The project coincides with the 35th anniversary of the Chornobyl disaster and is related to the personal story of the artist's family from April 26, 1986 to May 13, 1986.
Nothing Personal is a project-study of the limits of human vulnerability within the totalitarian system of the Soviet Union. Working with the long-term consequences of traumatic events, the artist turns to the study of post-traumatic stress through the actualization of the memories of their loved ones who faced a difficult choice, in fact, not having it. The artist recreates the contradictory conflict of a person's natural state of caring for relatives and at the same time a forced responsibility to the totalitarian Soviet system of government, for which there is nothing personal.

Just as adequate rehabilitation of people with post-traumatic stress disorder is impossible without the method of reprocessing – recalling personal traumatic experiences with help of a psychotherapist – the rethinking of the Chornobyl tragedy and its consequences should be based on the ability to look fearlessly at all fragments of history.

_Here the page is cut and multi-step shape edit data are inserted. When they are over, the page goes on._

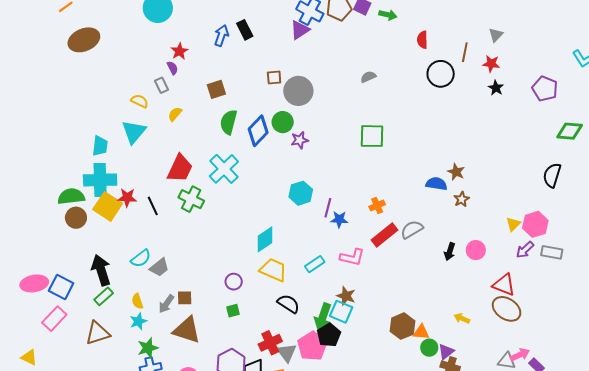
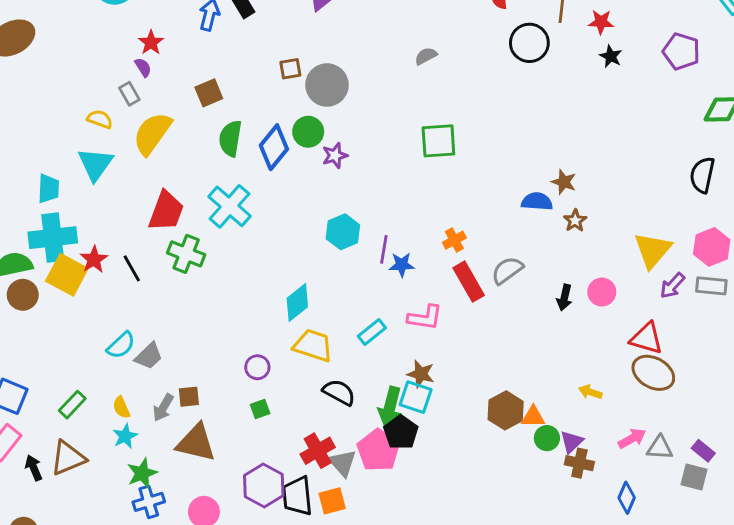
yellow semicircle: (175, 114) -> (152, 133), size x2.0
red star: (127, 198) -> (94, 259), turned -30
yellow triangle: (513, 224) -> (653, 250), size x1.8
pink hexagon: (535, 224) -> (712, 247), moved
red rectangle: (384, 235) -> (469, 282), turned -76
black arrow: (101, 270) -> (34, 468), moved, size x0.6
pink arrow: (520, 355) -> (632, 438), moved

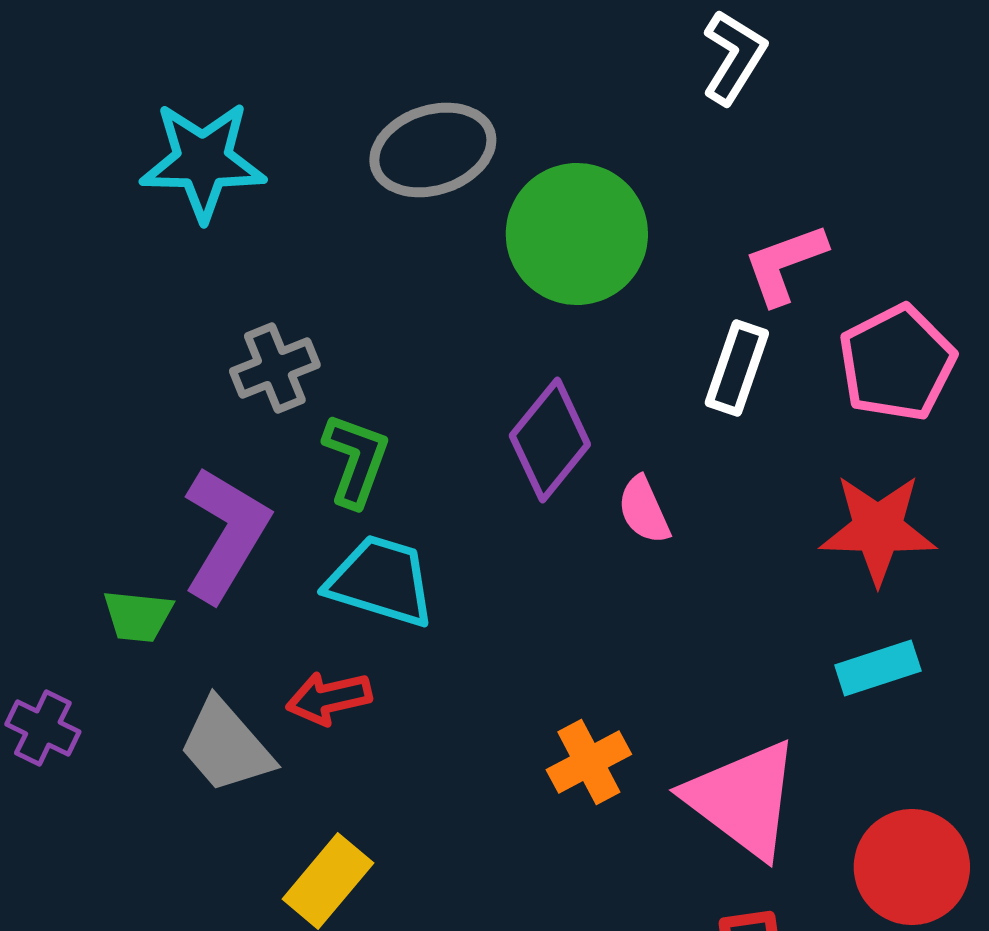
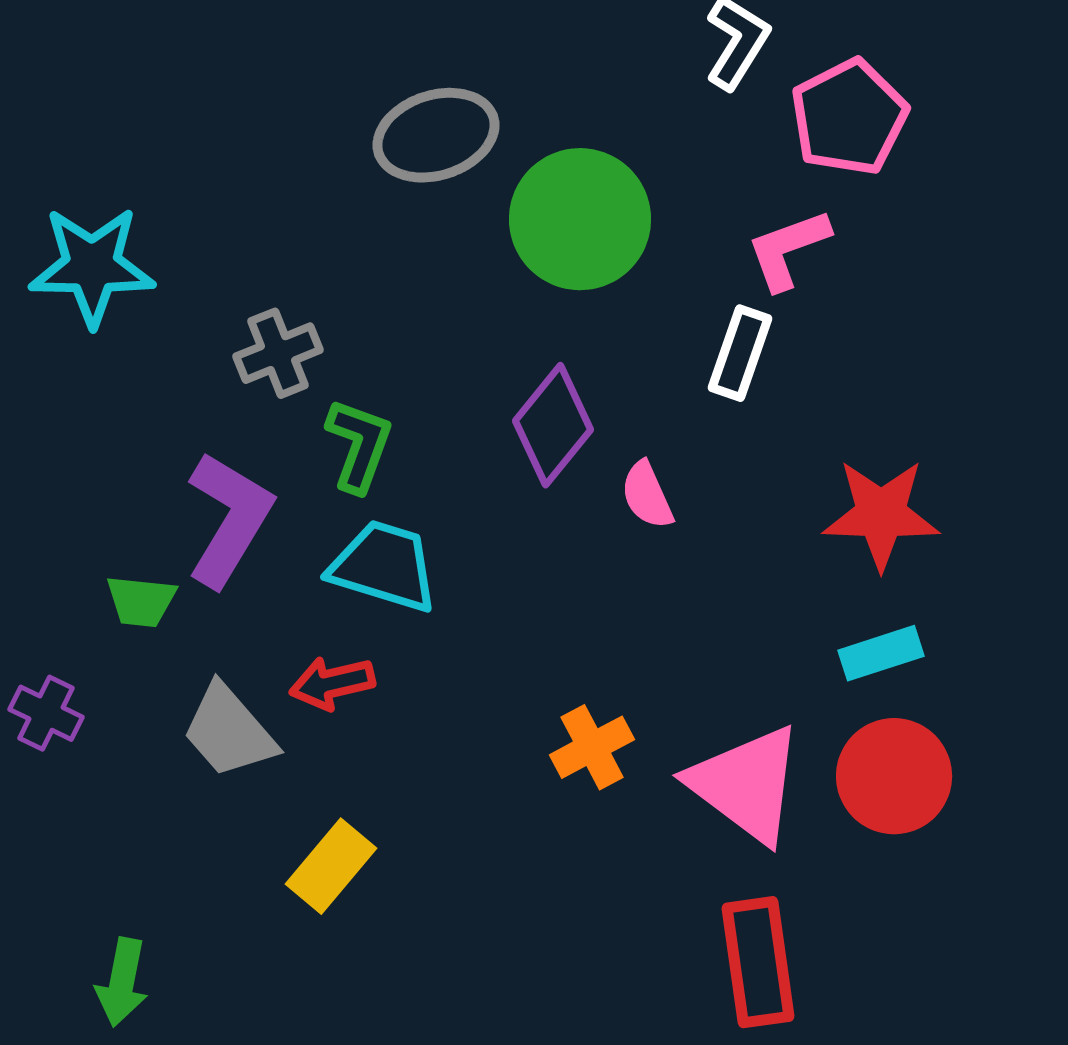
cyan star: (203, 161) -> (92, 266), moved
pink pentagon: (897, 363) -> (849, 117), moved
red circle: (912, 867) -> (894, 776), moved

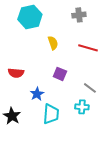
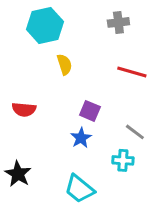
yellow semicircle: (53, 43) -> (64, 64), moved
blue star: (37, 94) -> (81, 138), moved
cyan trapezoid: (51, 114) -> (79, 189), moved, turned 125

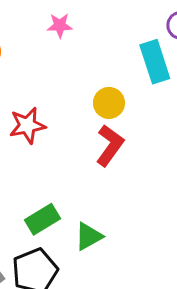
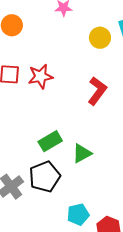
yellow circle: (109, 103) -> (100, 38), moved

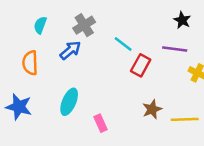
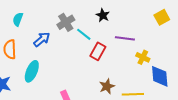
black star: (182, 20) -> (103, 15), moved
gray cross: (84, 25) -> (66, 22), moved
cyan ellipse: (69, 102) -> (32, 71), moved

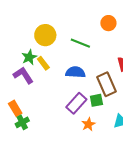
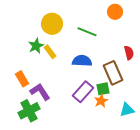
purple L-shape: (23, 75) -> (40, 92), moved
orange rectangle: (15, 108) -> (22, 79), moved
green cross: (22, 122) -> (29, 111), size x1.5
orange star: (88, 124) -> (101, 101), moved

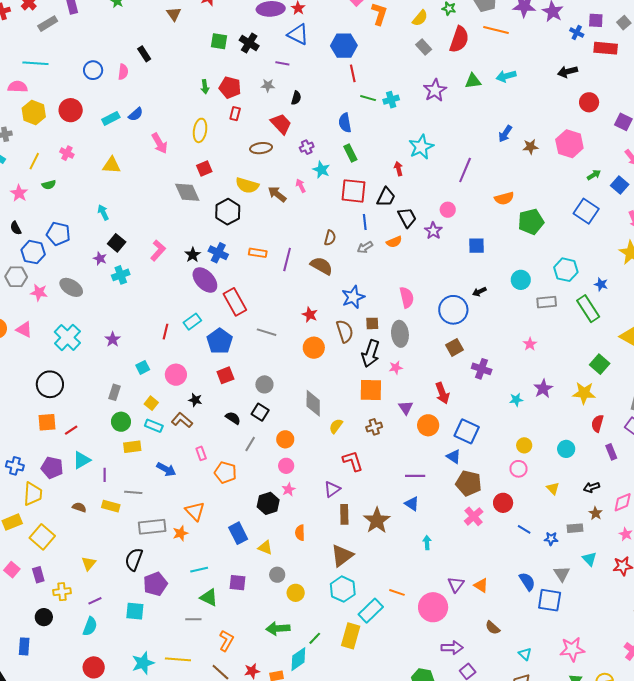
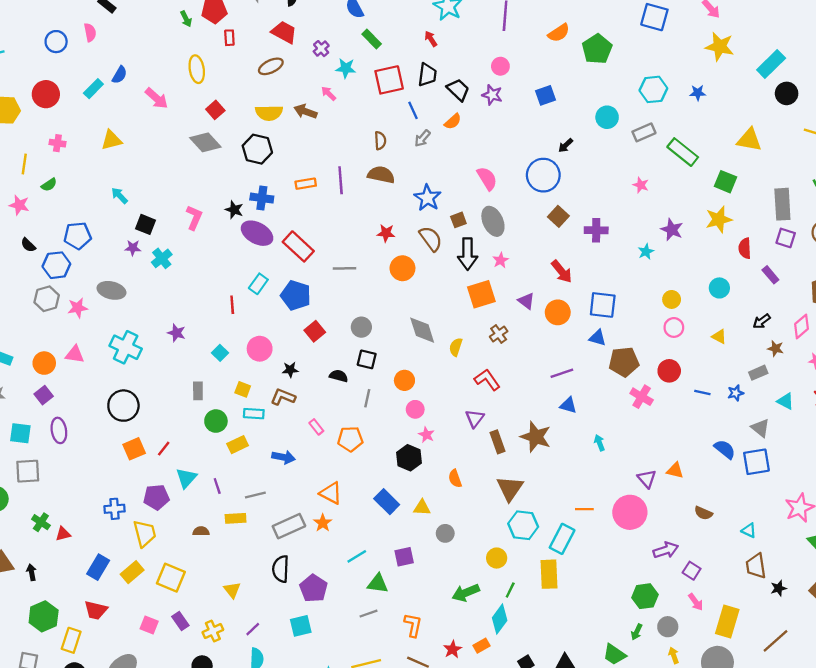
green rectangle: (588, 309) -> (683, 152), moved
yellow circle: (296, 593) -> (497, 558), moved

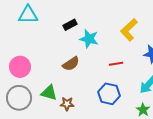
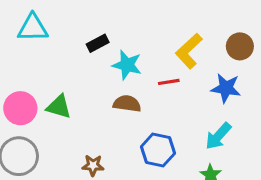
brown semicircle: (71, 64) -> (127, 104), moved, turned -138
red line: (116, 64) -> (169, 82), moved
green triangle: (49, 93) -> (59, 107), moved

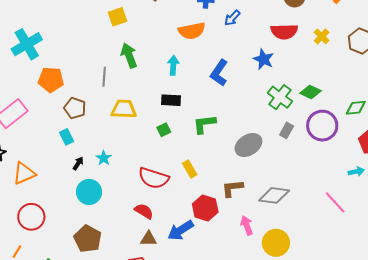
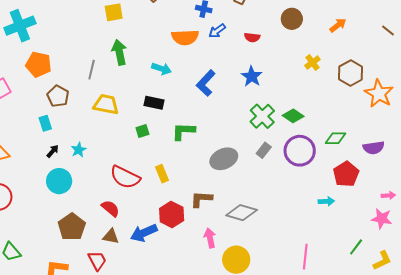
blue arrow: (232, 18) -> (217, 31), moved
red semicircle: (284, 32) -> (252, 37), moved, size x0.6
cyan arrow: (173, 65) -> (162, 69), turned 96
pink line: (335, 202) -> (305, 257), moved, turned 40
brown pentagon: (88, 239) -> (72, 227), moved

The dissection of painful foci of inflammation is needed in order to free the space from unnecessary noise and finally give a way to answers. The visitor together with the artist will be able to answer the following questions: does the story change depending on the angle of its contemplation? Is there a re/distribution of priorities? Is healing possible? Can a story be personal?

The exhibition features materials from the open sources and the artist's family archive. One of the key elements of the exhibition is a series of still lives created in collaboration with photographer Vitaliy Ocheretyanyi, shot on old SVEMA film damaged by radiation. This film with an expiration date of 1992 was found by Oleksandr Syrota in the abandoned city of Pripyat at the Jupiter plant.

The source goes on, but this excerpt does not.